From climate change to pandemics, from geopolitical conflict to accelerating inflation, crisis management seems to have become a full-time job these days for leaders in both the public and private sectors. Problems faced by our society are massive, they're interconnected, and they have no respect for national borders.

Digital-driven risk mitigation

These challenges are so big that nobody will be able to solve them without making effective use of the avalanche of data that sometimes threatens to overwhelm us by paralyzing our decision-making. Data must be organized, it must be accessible, and we must understand what kind of data we need to model, so that we can develop the appropriate risk mitigation alternatives.

This is why the digital transformation of society is so critical.

Let me use an example from Swiss Re: we're making our analytical data models available to corporates with our Risk Data & Services platform, which enables them to transfer information about assets they're seeking to protect to our secure platform. From there, they can run a series of risk scenarios, helping them understand vulnerabilities. They can create a digital twin to be stress-tested against a pre-selected series of events, everything from fierce storms or earthquakes to an infectious disease outbreak, to provide actionable risk insights.
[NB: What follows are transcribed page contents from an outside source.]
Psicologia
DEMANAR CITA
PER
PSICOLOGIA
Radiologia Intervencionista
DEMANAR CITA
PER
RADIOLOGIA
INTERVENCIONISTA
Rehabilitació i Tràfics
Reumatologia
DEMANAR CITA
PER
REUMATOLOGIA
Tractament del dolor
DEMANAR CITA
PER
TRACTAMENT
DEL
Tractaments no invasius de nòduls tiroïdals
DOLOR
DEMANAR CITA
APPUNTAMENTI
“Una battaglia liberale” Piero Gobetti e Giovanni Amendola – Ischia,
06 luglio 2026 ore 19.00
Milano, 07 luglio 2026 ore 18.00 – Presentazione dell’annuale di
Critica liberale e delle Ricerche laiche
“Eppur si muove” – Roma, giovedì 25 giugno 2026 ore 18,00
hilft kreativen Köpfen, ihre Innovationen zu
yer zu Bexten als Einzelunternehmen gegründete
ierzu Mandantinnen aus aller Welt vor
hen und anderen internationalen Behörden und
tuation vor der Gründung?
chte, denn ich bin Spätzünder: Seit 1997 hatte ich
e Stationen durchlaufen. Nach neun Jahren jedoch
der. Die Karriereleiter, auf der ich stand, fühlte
Ultimately, this is about much more than insurance. I like to think of it as resilience as a service, in the form of data-driven risk knowledge that our customers can put to work for themselves. In this way, we can expand the re/insurer's traditional role as shock absorbers for society. It enables us to move from merely supporting our clients with capital that helps them bounce back quickly from a disaster to a new, expanded role where we collaborate with them to provide the digital tools they need to identify and mitigate risks before a potentially catastrophic event actually occurs.

Exiting our silos

The last time I was at WEF in Davos in person was in January 2020, before the subsequent two years were interrupted by the pandemic. This time around, I think a tangible sense of realism had emerged among participants about what must be done to solve the monumental challenges our planet faces – as well as an even broader acknowledgement that nobody will be able to solve these problems by themselves or working alone.
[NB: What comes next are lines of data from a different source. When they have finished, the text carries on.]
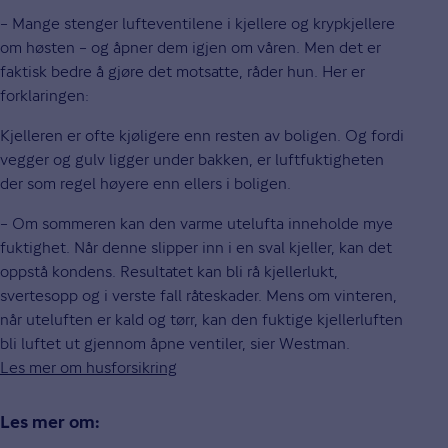
– Mange stenger lufteventilene i kjellere og krypkjellere
om høsten – og åpner dem igjen om våren. Men det er
faktisk bedre å gjøre det motsatte, råder hun. Her er
forklaringen:
Kjelleren er ofte kjøligere enn resten av boligen. Og fordi
vegger og gulv ligger under bakken, er luftfuktigheten
der som regel høyere enn ellers i boligen.
– Om sommeren kan den varme utelufta inneholde mye
fuktighet. Når denne slipper inn i en sval kjeller, kan det
oppstå kondens. Resultatet kan bli rå kjellerlukt,
svertesopp og i verste fall råteskader. Mens om vinteren,
når uteluften er kald og tørr, kan den fuktige kjellerluften
bli luftet ut gjennom åpne ventiler, sier Westman.
Les mer om husforsikring
Les mer om:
A reoccurring theme in my exchanges with clients and other WEF attendees who sat beside me listening to Fedorov talk about Ukraine's experience was the critical importance of exiting our silos. We must work across companies and sectors to solve problems shared by the 8 billion people who live on our planet, everything from the impacts that accompany climate change, supply chain bottlenecks, the risks posed by future pandemics and rising inflation.

In an increasingly fragmented world, however, it's often difficult to see the intricate connections between these risks. That's why a digital transformation like the one Swiss Re is driving forward with Risk Data & Services, together with healthy cooperation between partners with shared interests and common objectives, have become such essential ingredients for building a more resilient society.